Many images produced by generative AI are difficult to distinguish from photographs, and AI-generated video is improving rapidly. This raises the stakes in the fight against fraud and misinformation. Fake videos of corporate executives could be used to manipulate stock prices, and fake videos of political leaders could be used to spread dangerous misinformation.

Farid explained how it is possible to produce AI-generated photos and videos that contain watermarks verifying that they are synthetic. The trick is to produce digital watermarks that cannot be changed or removed. “These watermarks can be integrated into generative AI systems by watermarking all training data, after which the generated content will contain the same watermark,” he wrote.



Read more: ChatGPT watermark, DALL-E and other generative AIs could help protect against fraud and misinformation


4. Deluge of ideas

Despite all the legitimate concerns about the downsides of generative AI, the tools are proving useful for some artists, designers, and writers.
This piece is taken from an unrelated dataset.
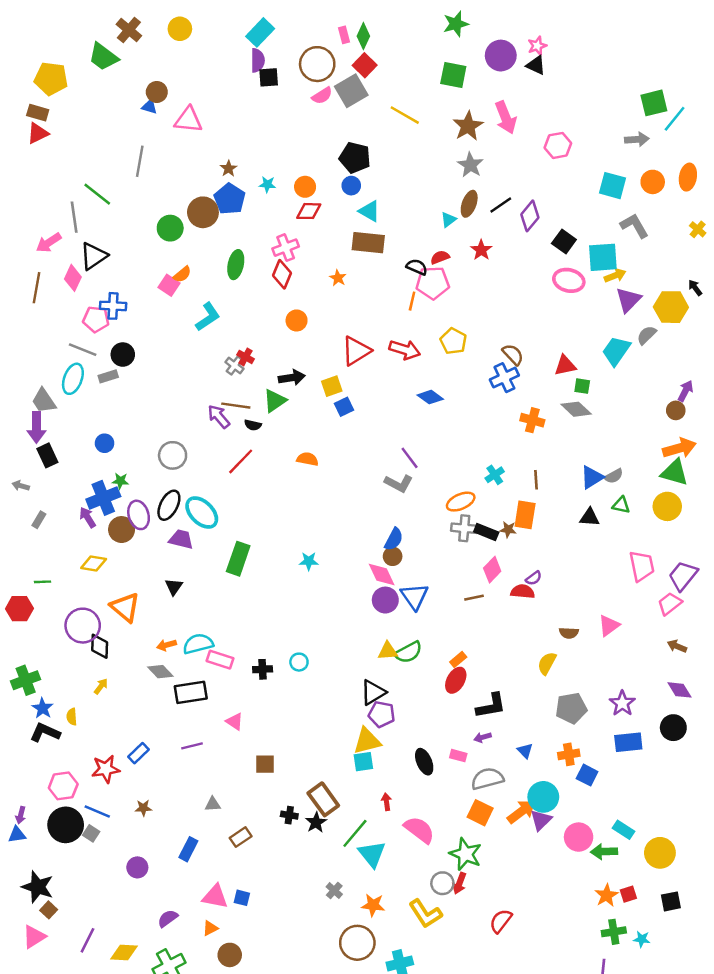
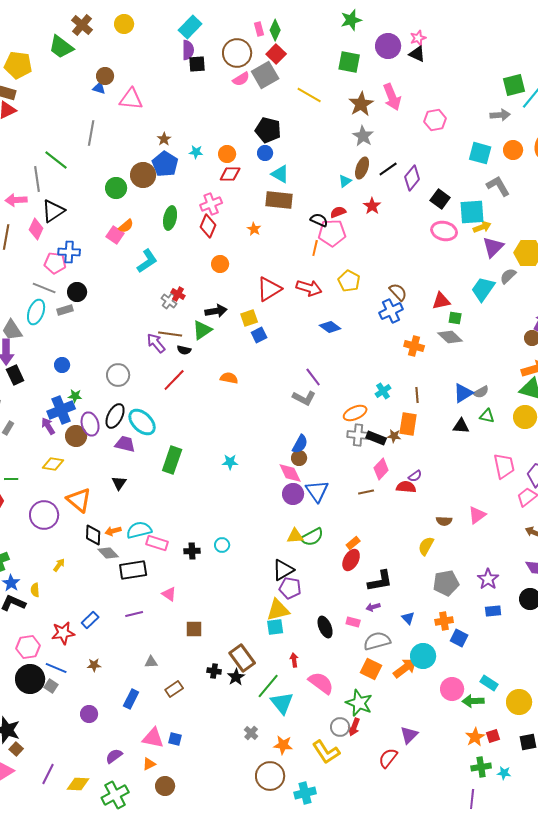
pink arrow: (49, 243) -> (16, 200), turned 30
black diamond: (100, 646) -> (93, 535), moved
blue rectangle: (628, 742) -> (493, 611), size x0.7
purple triangle: (541, 820) -> (409, 735), moved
People working in creative fields can use the image generators to quickly sketch out ideas, including original and unexpected material.

AI as a generator of ideas for designers.

Juan Noguera, industrial designer and professor at the Rochester Institute of Technology, and his students use tools like DALL-E or Midjourney to produce thousands of images from abstract ideas – a kind of sketchbook on steroids.

“Enter any phrase – no matter how crazy – and you’ll receive a set of unique images generated just for you. Want to design a teapot? Here have 1,000,” he wrote. “While only a small subset of these may be usable as a teapot, they provide a seed of inspiration that the designer can nurture and refine into a finished product.”



Read more: DALL-E 2 and Midjourney can be a boon for industrial designers


5. Shorten the creative process

However, using AI to produce finished works of art is another matter, according to Nir Eisikovits and Alec Stubbs, philosophers at the Applied Ethics Center at the University of Massachusetts in Boston. They note that the process of creating art is about more than coming up with ideas.

The hands-on process of producing something, iterating the process, and making improvements—often in the moment in response to audience feedback—are indispensable aspects of creating art, they wrote.

“It’s the work of making something real and working out its details that has value, not just that moment of imagining it,” they wrote. “Artistic works are praised not just for the finished product, but for the struggle, playful interaction, and skillful engagement with the artistic task, all of which carry the artist from the moment of creation to the end result.”



Read more: ChatGPT, DALL-E 2 and the collapse of the creative process


Editor’s note: This story is a summary of articles from The Conversation archives.